The research, however, is clear. Medications for addiction treatment (MAT) — which involves the ongoing use of prescribed medications such as methadone, buprenorphine or acamprosate, combined with counseling and therapy — saves lives.
"Opioids and alcohol are powerful and potentially lethal. People who are addicted to them often benefit from medication assistance, even after they've completed detoxification," says Serene Carruthers, LMFT, manager of Sharp McDonald Center, an addiction recovery hospital in San Diego. "These medications reduce the risk of relapse and help patients successfully meet their recovery goals."
Sharp McDonald Center offers San Diego's largest hospital-based addiction medicine program. Participants in the program — offered in an outpatient setting — are prescribed MAT medications that are approved by the U.S. Food and Drug Administration (FDA).
Along with close monitoring by a doctor, patients receive individual, family and group therapy, and meet with board-certified addictionologists, psychologists and therapists. They also have free lifetime access to aftercare programs offered through Sharp McDonald Center.
"Addiction is a chronic and complex condition, and merely discontinuing use is often not enough to achieve lasting recovery," Carruthers says. "Medications for addiction treatment help relieve withdrawal symptoms and cravings so that patients can focus on building new skills and a support system. These support patients in sustaining a lasting recovery and leading a healthy life."
The idea of medications for addiction treatment isn't new, but the nation's opioid epidemic is leading to a wider embrace of this effective treatment, Carruthers says. Patients who participate in medications for addiction treatment as part of their recovery for 90 days or more have greater sobriety rates than those who are not on medication.
MAT is recommended by the Centers for Disease Control and Prevention (CDC), National Institute of Drug Abuse and the World Health Organization. Most private health insurers cover the treatment for as long as a patient needs it.
More than 100,000 people in the U.S. died from drug overdoses from May 2020 to April 2021, according to provisional data from the CDC. Some forecasts estimate that as many as 650,000 people will die from overdoses in the next decade. People in recovery from addiction are most at risk. During initial treatment, they may develop less tolerance to their drug of choice. If they relapse, the chances of overdosing or dying greatly increases.

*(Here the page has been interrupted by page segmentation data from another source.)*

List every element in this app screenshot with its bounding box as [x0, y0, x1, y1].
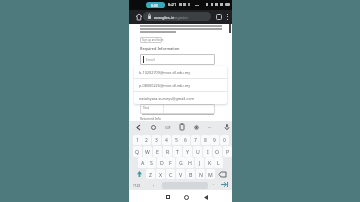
staticText: N	[199, 171, 203, 178]
button[interactable]: 8	[201, 135, 210, 145]
button[interactable]: woogles.io	[143, 12, 211, 21]
button[interactable]: 5	[172, 135, 181, 145]
staticText: Q	[135, 148, 140, 155]
button[interactable]: X	[156, 169, 165, 179]
staticText: G	[179, 159, 183, 166]
button[interactable]: I	[203, 146, 212, 157]
staticText: .	[213, 180, 215, 186]
staticText: U	[196, 148, 200, 155]
button[interactable]: 1	[133, 135, 142, 145]
button[interactable]: Y	[183, 146, 192, 157]
button[interactable]	[218, 179, 231, 190]
button[interactable]: A	[138, 157, 147, 168]
button[interactable]: N	[196, 169, 205, 179]
button[interactable]: J	[195, 157, 204, 168]
staticText: Email	[146, 57, 155, 62]
staticText: R	[166, 148, 170, 155]
button[interactable]: U	[193, 146, 202, 157]
button[interactable]: G	[176, 157, 185, 168]
button[interactable]: 4	[162, 135, 171, 145]
staticText: A	[141, 159, 145, 166]
button[interactable]: 6	[181, 135, 190, 145]
staticText: P	[226, 148, 230, 155]
staticText: W	[145, 148, 150, 155]
staticText: ,	[153, 181, 155, 187]
staticText: F	[169, 159, 172, 166]
button[interactable]: M	[206, 169, 215, 179]
staticText: Required Information	[140, 46, 180, 51]
button[interactable]: V	[176, 169, 185, 179]
button[interactable]	[204, 195, 208, 200]
button[interactable]: B	[186, 169, 195, 179]
staticText: T	[176, 148, 179, 155]
staticText: woogles.io	[154, 15, 175, 20]
staticText: 0:05	[151, 3, 159, 8]
staticText: H	[188, 159, 192, 166]
staticText: K	[208, 159, 212, 166]
button[interactable]: T	[173, 146, 182, 157]
staticText: L	[217, 159, 220, 166]
button[interactable]: C	[166, 169, 175, 179]
staticText: 5	[175, 137, 178, 144]
button[interactable]: Z	[146, 169, 155, 179]
staticText: ...	[208, 123, 212, 129]
staticText: 2	[145, 137, 148, 144]
button[interactable]: 7	[191, 135, 200, 145]
button[interactable]: E	[153, 146, 162, 157]
staticText: 1	[136, 137, 139, 144]
staticText: Returned Info	[140, 117, 161, 121]
staticText: 0	[223, 137, 226, 144]
button[interactable]: O	[213, 146, 222, 157]
staticText: Test	[143, 106, 150, 110]
staticText: C	[169, 171, 173, 178]
button[interactable]: K	[205, 157, 214, 168]
button[interactable]: Sign up and learn	[140, 37, 162, 43]
staticText: Z	[149, 171, 152, 178]
staticText: S	[150, 159, 153, 166]
button[interactable]	[166, 195, 170, 199]
staticText: 3	[155, 137, 158, 144]
button[interactable]: R	[163, 146, 172, 157]
button[interactable]: 0	[220, 135, 229, 145]
staticText: 9	[213, 137, 216, 144]
button[interactable]	[216, 14, 222, 20]
button[interactable]: 2	[142, 135, 151, 145]
staticText: GIF	[165, 125, 171, 130]
staticText: Y	[186, 148, 189, 155]
button[interactable]: S	[147, 157, 156, 168]
staticText: /register	[172, 15, 189, 20]
button[interactable]: Email	[140, 54, 215, 65]
staticText: b-10202709@moe-dl.edu.my	[139, 70, 191, 75]
button[interactable]: D	[157, 157, 166, 168]
button[interactable]: 3	[152, 135, 161, 145]
staticText: O	[215, 148, 220, 155]
staticText: D	[160, 159, 164, 166]
staticText: ?123	[133, 183, 141, 188]
staticText: J	[199, 159, 201, 166]
button[interactable]: 9	[210, 135, 219, 145]
button[interactable]: W	[143, 146, 152, 157]
staticText: I	[207, 148, 209, 155]
button[interactable]: H	[185, 157, 194, 168]
staticText: M	[208, 171, 213, 178]
staticText: 6:21	[168, 2, 177, 8]
staticText: 6	[184, 137, 187, 144]
staticText: 8	[204, 137, 207, 144]
button[interactable]	[133, 169, 146, 179]
button[interactable]	[184, 195, 189, 200]
staticText: X	[159, 171, 163, 178]
staticText: natalsyara.surveys@gmail.com	[139, 96, 195, 101]
staticText: V	[179, 171, 183, 178]
button[interactable]	[216, 169, 229, 179]
button[interactable]: Q	[133, 146, 142, 157]
button[interactable]: F	[166, 157, 175, 168]
staticText: Sign up and learn	[142, 38, 164, 42]
button[interactable]: P	[223, 146, 232, 157]
staticText: 7	[194, 137, 197, 144]
staticText: E	[156, 148, 159, 155]
button[interactable]: L	[214, 157, 223, 168]
staticText: 4	[165, 137, 168, 144]
button[interactable]	[146, 2, 165, 8]
staticText: B	[189, 171, 193, 178]
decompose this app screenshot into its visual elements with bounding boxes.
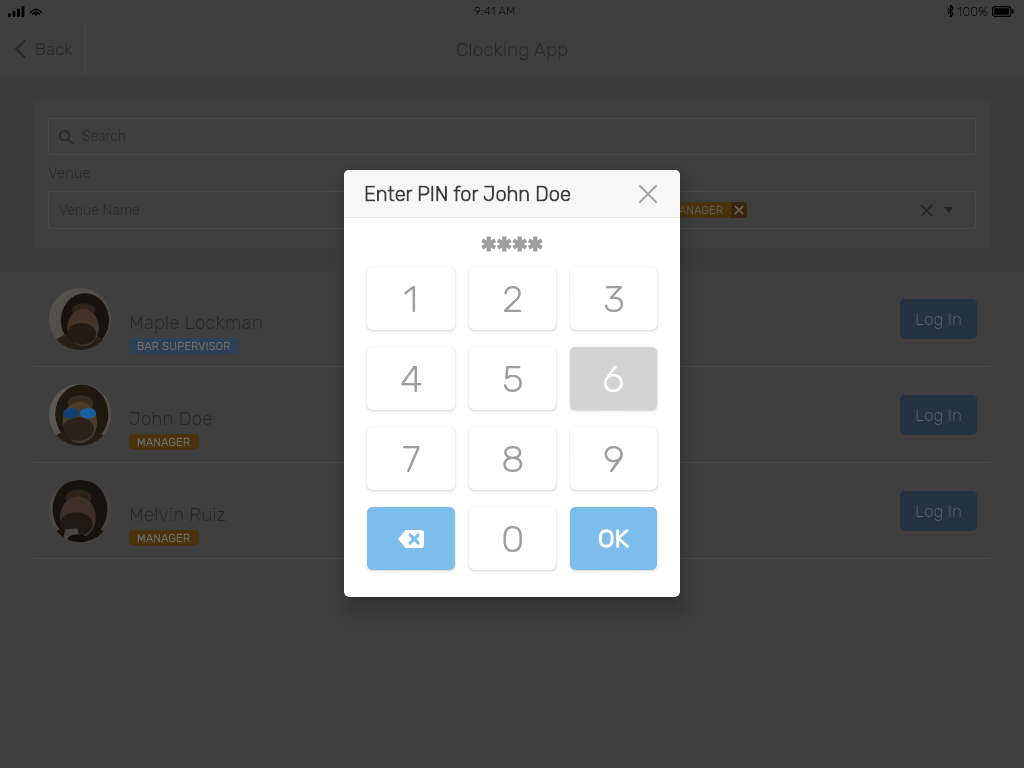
staticText: 9	[603, 436, 625, 481]
staticText: Back	[35, 39, 73, 59]
staticText: MANAGER	[137, 436, 191, 449]
button[interactable]: Clear	[916, 200, 936, 220]
staticText: John Doe	[129, 407, 213, 430]
button[interactable]: 5	[469, 347, 556, 410]
staticText: Maple Lockman	[129, 311, 263, 334]
staticText: Enter PIN for John Doe	[364, 182, 571, 206]
button[interactable]: Back	[0, 22, 87, 76]
staticText: Clocking App	[456, 38, 568, 61]
staticText: OK	[598, 524, 629, 554]
staticText: Search	[82, 128, 127, 145]
button[interactable]: 9	[570, 427, 657, 490]
button[interactable]: 1	[367, 267, 455, 330]
button[interactable]: OK	[570, 507, 657, 570]
staticText: 100%	[957, 4, 988, 19]
button[interactable]: Maple Lockman	[0, 271, 1024, 367]
staticText: Log In	[915, 501, 963, 521]
staticText: MANAGER	[670, 204, 724, 217]
staticText: 9:41 AM	[474, 4, 516, 18]
staticText: 5	[502, 356, 524, 401]
button[interactable]: 2	[469, 267, 556, 330]
staticText: 6	[602, 356, 625, 401]
staticText: 1	[403, 276, 419, 321]
button[interactable]: Log In	[900, 491, 977, 531]
staticText: Log In	[915, 405, 963, 425]
button[interactable]: 0	[469, 507, 556, 570]
staticText: 0	[501, 516, 525, 561]
button[interactable]: 3	[570, 267, 657, 330]
button[interactable]: Backspace	[367, 507, 455, 570]
button[interactable]: John Doe	[0, 367, 1024, 463]
button[interactable]: Close	[637, 183, 659, 205]
staticText: 4	[400, 356, 423, 401]
button[interactable]: MANAGER	[663, 202, 747, 218]
staticText: 7	[402, 436, 421, 481]
staticText: 3	[603, 276, 625, 321]
button[interactable]: Venue Name	[48, 191, 976, 229]
button[interactable]: 7	[367, 427, 455, 490]
staticText: 2	[502, 276, 524, 321]
button[interactable]: Melvin Ruiz	[0, 463, 1024, 559]
button[interactable]: 8	[469, 427, 556, 490]
button[interactable]: Log In	[900, 395, 977, 435]
button[interactable]: Log In	[900, 299, 977, 339]
staticText: Melvin Ruiz	[129, 503, 226, 526]
staticText: 8	[501, 436, 525, 481]
staticText: BAR SUPERVISOR	[137, 340, 231, 353]
button[interactable]: 4	[367, 347, 455, 410]
staticText: Venue Name	[59, 202, 140, 219]
button[interactable]: 6	[570, 347, 657, 410]
staticText: MANAGER	[137, 532, 191, 545]
staticText: Venue	[48, 164, 91, 182]
staticText: Log In	[915, 309, 963, 329]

This is where medications for addiction treatment can make a big difference, Carruthers says. A study of heroin overdose deaths in Baltimore between 1995 and 2009, for example, found that increasing availability of medications like methadone and buprenorphine (commonly known as Suboxone®) reduced the number of fatal overdoses by nearly half.
"Taking medication for opioid and alcohol addiction is not the same as substituting one addictive drug for another," Carruthers says. "Like any kind of chronic illness, these medications can help those in recovery stay in recovery. It absolutely saves lives."